:: Your objective ::
Print every record exactly, but leave out the pictures.
____________________
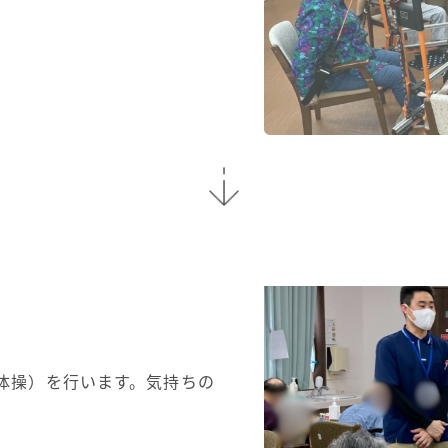
体操）を行います。気持ちの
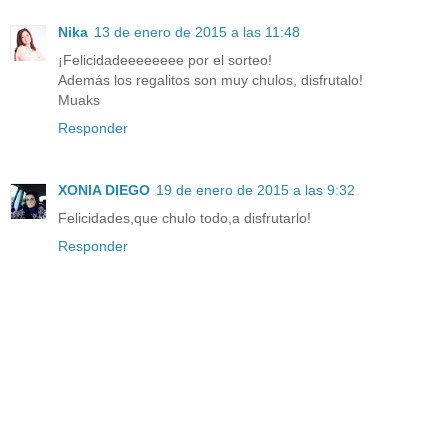
Nika
13 de enero de 2015 a las 11:48
¡Felicidadeeeeeeee por el sorteo!
Además los regalitos son muy chulos, disfrutalo!
Muaks
Responder
XONIA DIEGO
19 de enero de 2015 a las 9:32
Felicidades,que chulo todo,a disfrutarlo!
Responder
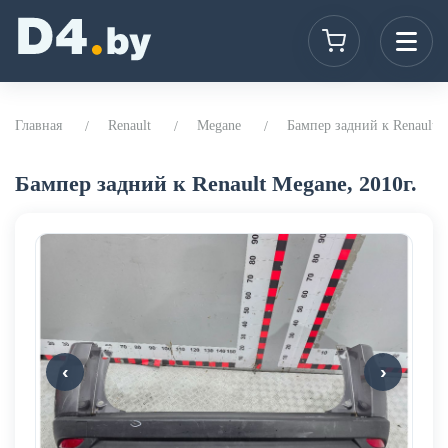
Главная
Renault
Megane
Бампер задний к Renault M
Бампер задний к Renault Megane, 2010г.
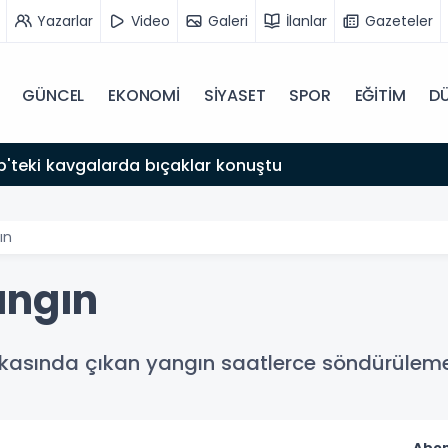
Yazarlar
Video
Galeri
İlanlar
Gazeteler
GÜNCEL
EKONOMİ
SİYASET
SPOR
EĞİTİM
D
'teki kavgalarda bıçaklar konuştu
ın
angın
ikasında çıkan yangın saatlerce söndürüleme
Abon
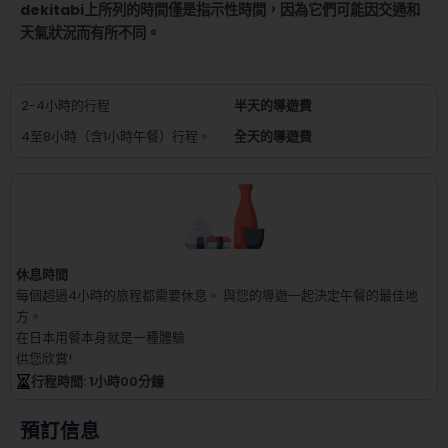
dekitabi上所列的時間僅是指示性時間，因為它們可能因交通和
天氣狀況而有所不同。
2-4小時的行程
半天的導遊費
4至8小時（含1小時午餐）行程。
全天的導遊費
休息時間
每個超過4小時的旅程都需要休息。
與您的導遊一起決定午餐的最佳地
方。
在日本用餐本身就是一種體驗
供您欣賞!
行程時間
: 1
小時
00
分鐘
預訂信息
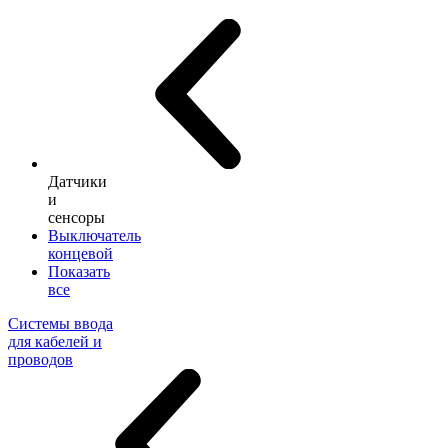
Датчики
и
сенсоры
Выключатель
концевой
Показать
все
Системы ввода
для кабелей и
проводов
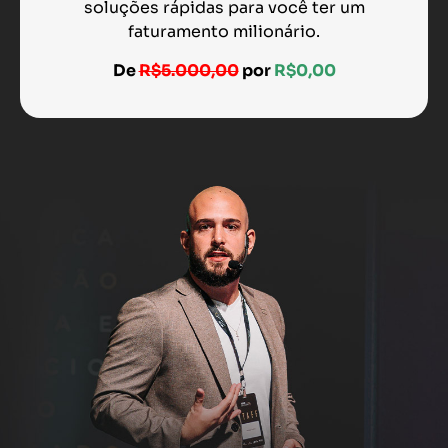
soluções rápidas para você ter um
faturamento milionário.
De
R$5.000,00
por
R$0,00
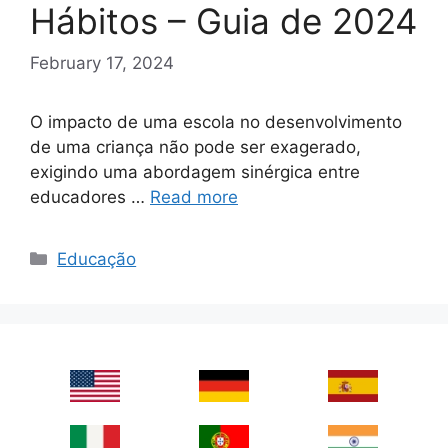
Hábitos – Guia de 2024
February 17, 2024
O impacto de uma escola no desenvolvimento
de uma criança não pode ser exagerado,
exigindo uma abordagem sinérgica entre
educadores …
Read more
Categories
Educação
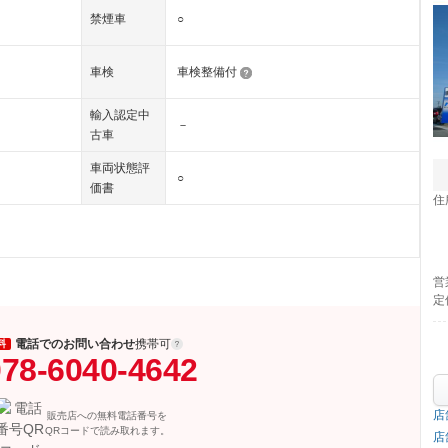
禁煙車
○
車検
車検整備付
輸入認定中
－
古車
車両状態評
○
価書
住
営
定
電話でのお問い合わせ
携帯可
料
78-6040-4642
店
販売店への無料電話番号を
QRコードで読み取れます。
店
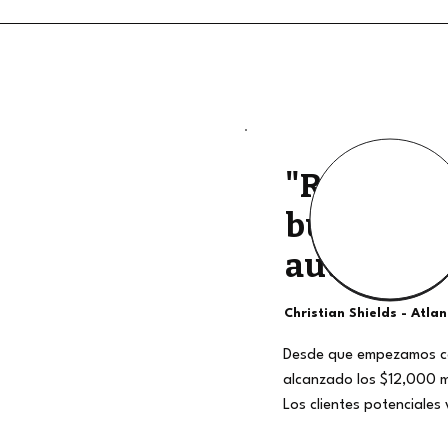
"Retiros d
buena cali
auténtico
Christian Shields - Atla
Desde que empezamos c
alcanzado los $12,000 
Los clientes potenciales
____________________
:: Exercise answer ::
体操）を行います。気持ちの
Nika
13 de enero de 2015 a las 11:48
¡Felicidadeeeeeeee por el sorteo!
Además los regalitos son muy chulos, disfrutalo!
Muaks
Responder
XONIA DIEGO
19 de enero de 2015 a las 9:32
Felicidades,que chulo todo,a disfrutarlo!
Responder
Главная
Renault
Megane
Бампер задний к Renault M
Бампер задний к Renault Megane, 2010г.
Yazarlar
Video
Galeri
İlanlar
Gazeteler
GÜNCEL
EKONOMİ
SİYASET
SPOR
EĞİTİM
D
'teki kavgalarda bıçaklar konuştu
ın
angın
ikasında çıkan yangın saatlerce söndürüleme
Abon
dekitabi上所列的時間僅是指示性時間，因為它們可能因交通和
天氣狀況而有所不同。
2-4小時的行程
半天的導遊費
4至8小時（含1小時午餐）行程。
全天的導遊費
休息時間
每個超過4小時的旅程都需要休息。
與您的導遊一起決定午餐的最佳地
方。
在日本用餐本身就是一種體驗
供您欣賞!
行程時間
: 1
小時
00
分鐘
預訂信息
Датчики
и
сенсоры
Выключатель
концевой
Показать
все
Системы ввода
для кабелей и
проводов
soluções rápidas para você ter um
faturamento milionário.
De
R$5.000,00
por
R$0,00
Hábitos – Guia de 2024
February 17, 2024
O impacto de uma escola no desenvolvimento
de uma criança não pode ser exagerado,
exigindo uma abordagem sinérgica entre
educadores …
Read more
Categories
Educação
禁煙車
○
車検
車検整備付
輸入認定中
－
古車
車両状態評
○
価書
住
営
定
電話でのお問い合わせ
携帯可
料
78-6040-4642
店
販売店への無料電話番号を
QRコードで読み取れます。
店
"Retiros d
buena cali
auténtico
Christian Shields - Atla
Desde que empezamos c
alcanzado los $12,000 
Los clientes potenciales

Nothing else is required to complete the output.